[Information provided — start]

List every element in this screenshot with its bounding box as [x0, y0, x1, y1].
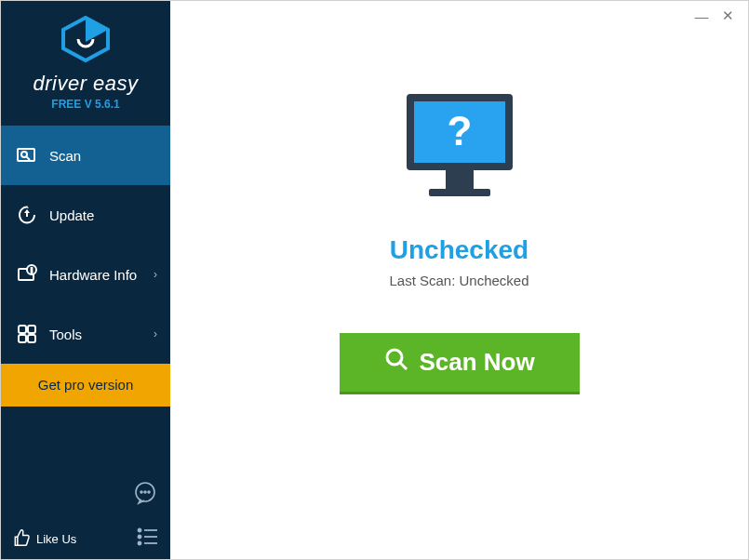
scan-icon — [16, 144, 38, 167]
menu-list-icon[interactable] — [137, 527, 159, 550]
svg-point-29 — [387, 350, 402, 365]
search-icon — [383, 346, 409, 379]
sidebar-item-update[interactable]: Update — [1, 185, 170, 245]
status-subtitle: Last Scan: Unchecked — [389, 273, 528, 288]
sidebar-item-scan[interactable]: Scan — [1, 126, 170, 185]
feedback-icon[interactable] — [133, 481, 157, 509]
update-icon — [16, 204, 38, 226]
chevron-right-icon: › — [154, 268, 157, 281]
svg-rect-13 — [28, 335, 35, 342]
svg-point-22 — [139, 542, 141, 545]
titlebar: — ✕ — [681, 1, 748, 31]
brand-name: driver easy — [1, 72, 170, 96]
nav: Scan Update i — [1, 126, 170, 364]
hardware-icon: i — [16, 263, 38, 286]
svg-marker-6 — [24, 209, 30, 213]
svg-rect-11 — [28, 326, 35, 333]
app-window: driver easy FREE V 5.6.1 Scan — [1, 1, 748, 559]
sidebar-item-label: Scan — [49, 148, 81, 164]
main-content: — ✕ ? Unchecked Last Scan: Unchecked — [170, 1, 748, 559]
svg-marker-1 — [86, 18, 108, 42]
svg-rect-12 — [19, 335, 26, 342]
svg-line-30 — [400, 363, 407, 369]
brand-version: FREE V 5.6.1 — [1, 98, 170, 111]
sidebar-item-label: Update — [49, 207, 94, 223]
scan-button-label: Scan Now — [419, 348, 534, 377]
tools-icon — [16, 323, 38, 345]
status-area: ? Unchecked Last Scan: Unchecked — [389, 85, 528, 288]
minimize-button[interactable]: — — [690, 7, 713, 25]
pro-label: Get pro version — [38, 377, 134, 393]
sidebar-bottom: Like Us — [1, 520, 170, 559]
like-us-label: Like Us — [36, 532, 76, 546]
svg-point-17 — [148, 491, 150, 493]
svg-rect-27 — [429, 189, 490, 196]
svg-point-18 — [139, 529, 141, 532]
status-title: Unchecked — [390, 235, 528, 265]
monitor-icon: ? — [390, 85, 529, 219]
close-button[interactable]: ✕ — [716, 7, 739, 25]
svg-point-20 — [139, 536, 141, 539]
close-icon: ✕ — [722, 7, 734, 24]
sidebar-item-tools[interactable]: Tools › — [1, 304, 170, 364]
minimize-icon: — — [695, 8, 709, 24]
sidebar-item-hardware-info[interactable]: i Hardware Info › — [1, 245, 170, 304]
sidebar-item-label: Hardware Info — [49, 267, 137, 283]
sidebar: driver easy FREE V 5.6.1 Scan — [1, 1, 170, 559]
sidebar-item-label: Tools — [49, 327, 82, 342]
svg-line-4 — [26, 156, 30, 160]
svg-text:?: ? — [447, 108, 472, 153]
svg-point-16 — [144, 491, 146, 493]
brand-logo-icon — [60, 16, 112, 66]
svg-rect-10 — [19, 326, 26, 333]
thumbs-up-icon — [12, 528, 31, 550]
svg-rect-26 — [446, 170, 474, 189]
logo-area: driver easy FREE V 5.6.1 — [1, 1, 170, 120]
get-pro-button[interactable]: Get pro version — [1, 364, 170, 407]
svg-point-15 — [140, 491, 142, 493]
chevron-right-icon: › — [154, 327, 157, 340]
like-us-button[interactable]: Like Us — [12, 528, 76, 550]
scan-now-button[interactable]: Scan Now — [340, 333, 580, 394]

[Information provided — finish]
[Information provided — start]

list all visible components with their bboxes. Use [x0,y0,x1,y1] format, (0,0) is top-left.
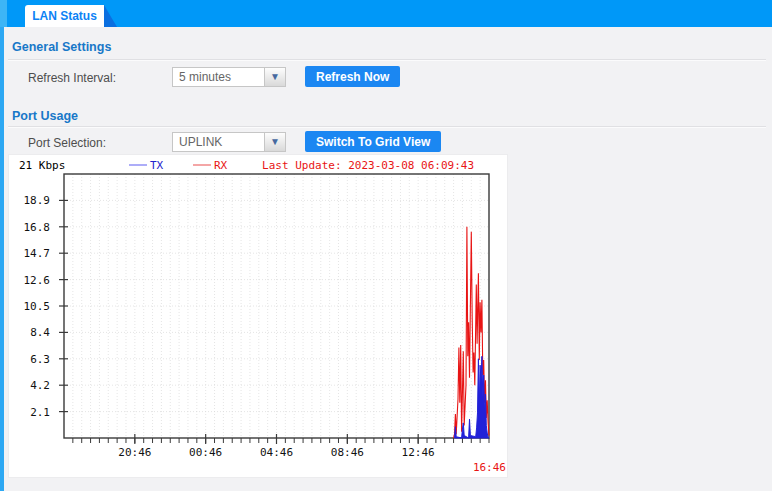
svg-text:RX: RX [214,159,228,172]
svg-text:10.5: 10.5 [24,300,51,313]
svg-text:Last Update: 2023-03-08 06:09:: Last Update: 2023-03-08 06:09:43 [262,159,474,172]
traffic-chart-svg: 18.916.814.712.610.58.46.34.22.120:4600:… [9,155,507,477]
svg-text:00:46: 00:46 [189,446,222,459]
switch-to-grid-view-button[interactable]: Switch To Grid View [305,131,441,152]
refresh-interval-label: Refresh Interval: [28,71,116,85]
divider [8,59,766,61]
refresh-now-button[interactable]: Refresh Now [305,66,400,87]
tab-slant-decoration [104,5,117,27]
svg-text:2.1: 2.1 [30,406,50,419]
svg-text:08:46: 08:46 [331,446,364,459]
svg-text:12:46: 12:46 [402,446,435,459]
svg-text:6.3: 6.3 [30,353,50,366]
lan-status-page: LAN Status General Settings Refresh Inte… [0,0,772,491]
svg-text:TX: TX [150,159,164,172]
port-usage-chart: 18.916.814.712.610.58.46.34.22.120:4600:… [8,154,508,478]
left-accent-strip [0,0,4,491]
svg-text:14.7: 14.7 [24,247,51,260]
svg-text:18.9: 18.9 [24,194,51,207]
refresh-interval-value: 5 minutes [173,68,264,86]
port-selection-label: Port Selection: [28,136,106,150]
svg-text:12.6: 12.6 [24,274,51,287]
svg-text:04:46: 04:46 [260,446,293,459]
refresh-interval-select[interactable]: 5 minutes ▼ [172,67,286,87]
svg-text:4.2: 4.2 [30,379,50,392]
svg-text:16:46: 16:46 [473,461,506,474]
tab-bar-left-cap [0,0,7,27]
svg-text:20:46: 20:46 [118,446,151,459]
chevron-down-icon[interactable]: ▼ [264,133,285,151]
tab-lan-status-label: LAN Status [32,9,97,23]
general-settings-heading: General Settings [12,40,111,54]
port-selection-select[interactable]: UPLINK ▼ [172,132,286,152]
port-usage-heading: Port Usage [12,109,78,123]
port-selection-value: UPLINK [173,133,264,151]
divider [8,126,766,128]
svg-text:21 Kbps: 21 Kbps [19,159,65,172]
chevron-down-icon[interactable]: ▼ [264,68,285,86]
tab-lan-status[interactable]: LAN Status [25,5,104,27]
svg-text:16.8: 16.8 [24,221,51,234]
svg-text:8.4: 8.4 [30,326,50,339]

[Information provided — finish]
[Information provided — start]

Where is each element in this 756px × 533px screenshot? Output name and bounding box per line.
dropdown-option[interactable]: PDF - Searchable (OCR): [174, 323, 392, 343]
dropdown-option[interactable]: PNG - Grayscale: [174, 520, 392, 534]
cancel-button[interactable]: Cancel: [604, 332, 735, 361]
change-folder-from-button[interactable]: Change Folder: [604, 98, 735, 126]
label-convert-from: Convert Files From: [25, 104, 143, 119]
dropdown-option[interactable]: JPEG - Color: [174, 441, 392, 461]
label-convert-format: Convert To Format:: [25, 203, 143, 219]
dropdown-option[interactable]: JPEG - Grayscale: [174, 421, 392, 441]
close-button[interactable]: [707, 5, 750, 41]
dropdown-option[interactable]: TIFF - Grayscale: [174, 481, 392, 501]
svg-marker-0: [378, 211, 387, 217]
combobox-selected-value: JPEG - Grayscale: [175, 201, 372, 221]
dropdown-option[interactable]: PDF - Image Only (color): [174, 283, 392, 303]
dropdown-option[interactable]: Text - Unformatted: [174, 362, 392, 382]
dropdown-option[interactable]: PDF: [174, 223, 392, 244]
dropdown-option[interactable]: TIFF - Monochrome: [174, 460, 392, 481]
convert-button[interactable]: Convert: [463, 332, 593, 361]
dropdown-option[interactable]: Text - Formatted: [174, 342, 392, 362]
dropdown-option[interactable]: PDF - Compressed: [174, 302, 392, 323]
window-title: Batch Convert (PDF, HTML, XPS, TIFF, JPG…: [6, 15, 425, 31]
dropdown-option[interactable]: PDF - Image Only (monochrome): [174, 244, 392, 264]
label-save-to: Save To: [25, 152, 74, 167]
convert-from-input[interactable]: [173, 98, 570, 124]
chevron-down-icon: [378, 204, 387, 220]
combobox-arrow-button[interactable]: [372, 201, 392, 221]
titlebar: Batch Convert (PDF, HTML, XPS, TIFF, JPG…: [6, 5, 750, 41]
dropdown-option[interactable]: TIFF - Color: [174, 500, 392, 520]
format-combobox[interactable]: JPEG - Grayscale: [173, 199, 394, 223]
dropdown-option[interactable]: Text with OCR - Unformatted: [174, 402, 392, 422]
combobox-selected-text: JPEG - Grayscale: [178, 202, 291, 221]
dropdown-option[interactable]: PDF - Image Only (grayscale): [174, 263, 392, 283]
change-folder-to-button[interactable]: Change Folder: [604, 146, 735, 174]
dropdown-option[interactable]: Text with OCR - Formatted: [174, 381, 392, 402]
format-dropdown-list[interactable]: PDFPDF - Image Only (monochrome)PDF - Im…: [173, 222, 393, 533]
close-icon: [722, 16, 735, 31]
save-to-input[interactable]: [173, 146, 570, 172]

[Information provided — finish]

Where does "screenshot" occur in the data? Copy each line that has it.

- _Written answer_:
List every element in this screenshot with its bounding box as [x0, y0, x1, y1].
Where is each element in this 756px × 533px screenshot? Output name and bounding box per line.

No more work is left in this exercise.